Toy Story 4

There is a scene towards the end of the second act of Toy Story 4 that heartbreaking and illuminating to the message of the movie. The movie’s villain, Gabby Gabby, finally receives a new voice box so she can function like a new toy. Her backstory is that she kidnaps toys that come through an antique shop and scavenge them for a working voice box. She also uses creepy ventriloquist dummies as her henchmen (henchtoys?).

Upon receiving the new voice box from Woody, she covertly presents herself to the antique store owner’s granddaughter, and object of her need love. Surely, the little girl will want to play tee time with Gabby Gabby. She pulls her string, Gabby Gabby says, “I love you,” and then the little girl discards her. In my screening, a full house 60% children, the 40% of parents audibly groaned.

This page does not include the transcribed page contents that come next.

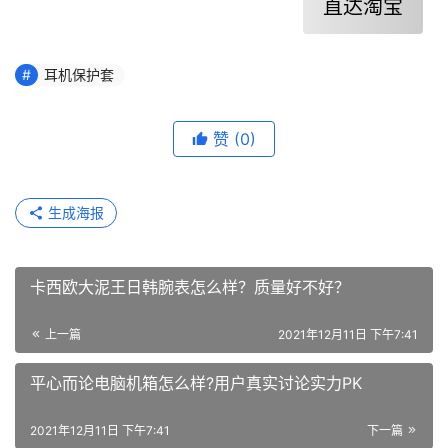
直达淘宝
耳机保护套
赞
(0)
生成海报
卡西欧大泥王日韩腕表怎么样？质量好不好？
上一篇
2021年12月11日 下午7:41
平心而论电脑机箱怎么样?用户真实讨论实力PK
2021年12月11日 下午7:41
下一篇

That’s the lesson of Toy Story 4. It’s a movie about parenting, learning to raise children at a great cost to yourself, and then learning to let them go with no expectation of reciprocation, because that is what parental love is. It’s sacrifice of self for a little human’s benefit, who has no concept what you are doing or why, and often, they are ungrateful.

I like to listen to podcasts. Some may call it an addiction, and by “some” I mean my wife. I listen to podcasts about sports podcasts, news, religion, and pop culture. I love movie podcasts, especially. They bring insight into what I’ve just watched. In one podcast, the hosts joked about the meaning of this scene, and one [who doesn’t have children] blurted out, “that kids are ungrateful cretins.” The other host who has children responded, “well, yes, sort of.”

It was illuminating to see the vast perspective difference between two people based on the very different experience of raising or not raising children. The father in the group saw the same movie, but he was much more measured and didn’t condemn the little girl for not wanting to play with a doll. He gets what it means to have children. When you place your well being on whether or not your child accepts you, then you will be crippled by the fear of rejection from an immature person who makes uninformed, illogical, arbitrary decisions like eating their own boogers.

Which brings me back to Toy Story 4. It’s not a children’s movie. It has an appeal to children, but the story line and themes are for adults. In short, Woody and gang are being played with by their new owner, Molly. Woody stows away in Molly’s backpack on her first day of kindergarten, where she doesn’t make any friends, but she does make a sad looking little toy out of a spork, who she calls Forky. Molly emotionally attaches to Forky even though Forky hates himself and calls himself trash. Woody has to rescue Forky over and over from running away from Molly so Molly can be emotionally well. They go on a road trip, to a carnival, there is some great RV humor.

Woody learns that Molly doesn’t need him and it’s okay to not be defined by the children you raise. The storyline parallels his own interactions with Forky, who he “births” from a bag and raises like his own. It’s a heck of a character arc, and it hits home for parents- be affirming parents of young children that they know what is best for their child despite apparent capricious affection, and especially for older parents who know that the goal to grow up the child to be mature on their own.

Pixar deals with big themes regularly, and often they do it while engaging children with a story they can relate to. My son loves the first and third Toy Stories. The first is 80 minutes, and it is entirely about Toys learning to get along. From the opening scene to the final rocket scene, it is totally relatable to a child. He checks out in Toy Story 3 when the humans show up. He loves when the Toys are on the screen doing Toy things, not necessarily the huge theme of death and loss.

That’s my only critique of Toy Story 4. It’s too long. Its lesson isn’t for children, it’s for adults. Kids will love the two new stuffed animals from the fair, and my son loves Forky. But the big lesson is learning to mature and let go of what we have created, to not be held hostage to the whims of erratic children or self imposed parent guilt. Pixar is saying, don’t give them what they think they want, give them what you know they need, which is your time and presence.

The best scene in the movie is when Woody and Forky are walking down the side of a road at night. Forky is being petulent, and Woody is having to start and stop. They hold hands, Forky asks to be held. He drags his feet. It’s parenting.

Case in point. This past two-three months I have watched my son while we moved from one state to another, my wife started a new job, and my son a new school. After seeing Toy Story 4, I bought a bunch of supplies to make our own Forky’s except no store in all of the Gulf Coast sells sporks. Had to order them from Amazon, and we sat down and made our own Forky’s. He was so excited, but all he did was destroy the supplies. After I’d build one, he’d dismantle it. Why? Because he’s a child.

The best experiences were when we did things like played trucks together. The best example of presence was when he’d throw a fit because he couldn’t unlock the cabinet with the pesticides in it. Getting angry at him for being a child or feeling guilty because I didn’t give him what he wanted was not what he needed. Being firm, affectionate, and gently explaining why or why not. He didn’t like it, but it was for his well being, not mine. [author’s note: I do not usually respond well to his fits]

Toy Story 4 explores the difficulties of parenting well. I appreciate Woody’s impatience and drivenness. He wants to do what’s right, but he doesn’t always have the emotional skill for it. I can relate. Parenting is hard.